Why usage-based billing is a threat to the internet, what can be done to stop it - edward
https://medium.com/backchannel/big-cable-s-sledgehammer-is-coming-down-2c6854e8bea9#.z78912mml
======
dang
[https://news.ycombinator.com/item?id=10677465](https://news.ycombinator.com/item?id=10677465)

------
jepler
When you have an unregulated monopoly, usage-based billing is just one tool in
their book for extracting more money from customers.

If internet service in the US were not effectively unregulated or not
effectively a monopoly, usage-based billing would not be a problem.

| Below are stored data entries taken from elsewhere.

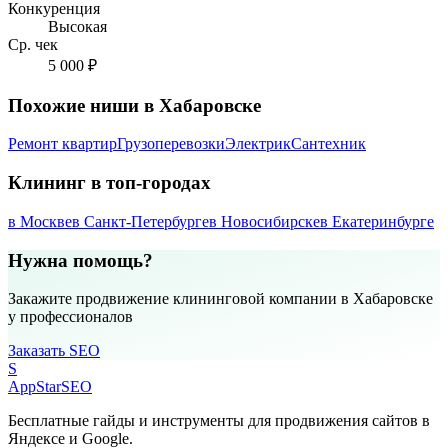
Конкуренция
Высокая
Ср. чек
5 000 ₽
Похожие ниши в Хабаровске
Ремонт квартир
Грузоперевозки
Электрик
Сантехник
Клининг в топ-городах
в Москве
в Санкт-Петербурге
в Новосибирске
в Екатеринбурге
Нужна помощь?
Закажите продвижение клининговой компании в Хабаровске
у профессионалов
Заказать SEO
S
AppStar
SEO
Бесплатные гайды и инструменты для продвижения сайтов в
Яндексе и Google.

Consider the lowly restaurant. Say a buffet restaurant comes out to $20 per
diner. If you're not a top-10% eater, you could probably go to a menu-based
restaurant and eat as much food as you would care to for just $10; or you
could go to a $40-a-plate restaurant for food of a quality you simply don't
get at either of the other choices.

In my scenario, unless the quantity itself is what you want (and, with data as
well as with food, trust me—it's not), you get neither the cheapest product
nor the best product when you buy the unlimited-quantity product.

If we had a working market for broadband in this country, you would find the
same thing: the cheapest ISP will be cheaper than the unlimited ISP, and the
unlimited ISP will not have the best quality of product available.

------
tosseraccount
Nonsense. We pay for water and electricity and gas on a usage basis. If you
pay a fixed price for such utilities, what incentive to you have to use it
efficiently?

Paying by usage will encourage responsible usage of a limited resource.